I'm not sure if such a thing exists. Precious few stock funds have ever outperformed the S&P500 over the long-term.
Probably a good general rule of thumb.
However it's possible that a fund with a bit of a sanity filter, or tilt towards actual value (not to be confused with the "value" factor as sold which is often just slow growth), might not be such a terrible thing. The performance you want to consider is from shortly before a bubble peaks till a year after the bear that follows. Things that are painfully overvalued don't rebound all the way back. A fund that merely underweights those things wouldn't be so bad.
Berkshire is interesting in that it has a history of not only bouncing all the way back to the prior level, but also bouncing all the way back to the prior trend.
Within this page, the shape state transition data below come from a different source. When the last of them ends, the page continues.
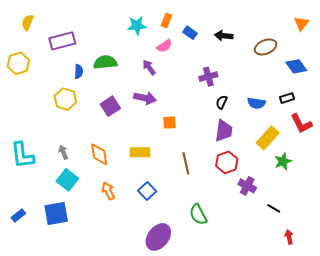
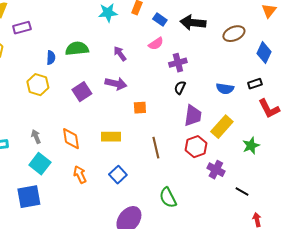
black arrow: (224, 36) -> (193, 23), size x1.4
purple rectangle: (62, 41) -> (22, 28), moved, size x0.7
pink semicircle: (164, 46) -> (156, 44), moved
blue diamond: (296, 66) -> (264, 53), turned 60
black semicircle: (222, 102) -> (180, 88), moved
yellow rectangle: (268, 138) -> (222, 127), moved

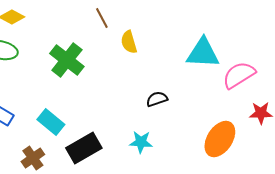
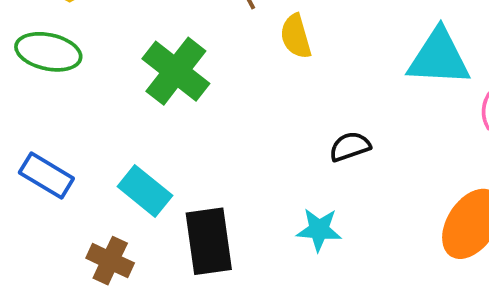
black rectangle: (84, 148) -> (209, 241), turned -68
brown cross: (33, 158) -> (110, 261), turned -30

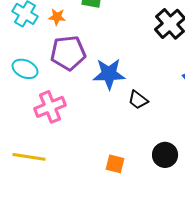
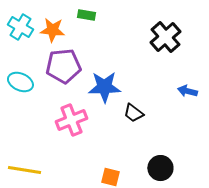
orange star: (57, 17) -> (52, 30), size x1.4
pink cross: (50, 107) -> (71, 120), moved

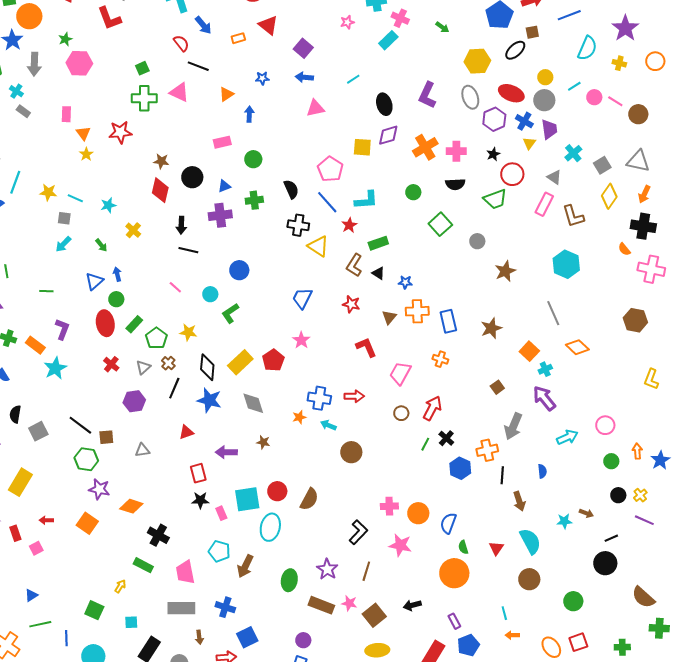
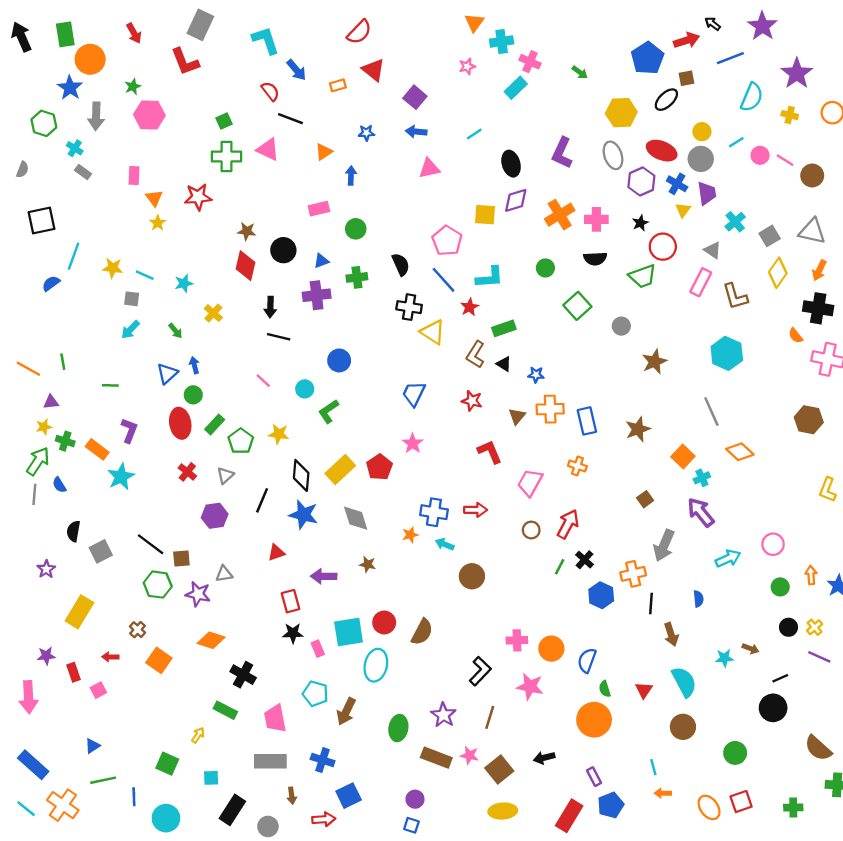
brown cross: (168, 363) -> (138, 630), moved
purple star: (99, 489) -> (198, 594), moved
It participates heavily in one of my favourite aphorisms: you make most of your money during a bear market, you just don't realize it at the time.
A scary observation that might come in handy at some point in the next few years: if there is a bear market or a real melt down, there will be a bottom. It will probably be pointy: sharp final drop, sharp rebound. After some short period of time, the bottom in retrospect will seem pretty certain: everything is bouncing like a bungee. At that point, the stuff you want to own for a few months is the worst possible crap, the stuff that sold off the worst during the melt down, often deserving it. Think: meme stocks. The stuff that you would normally want to short. Defensives during the slide, speculatives for a couple/few months after the bottom, then prudent stuff.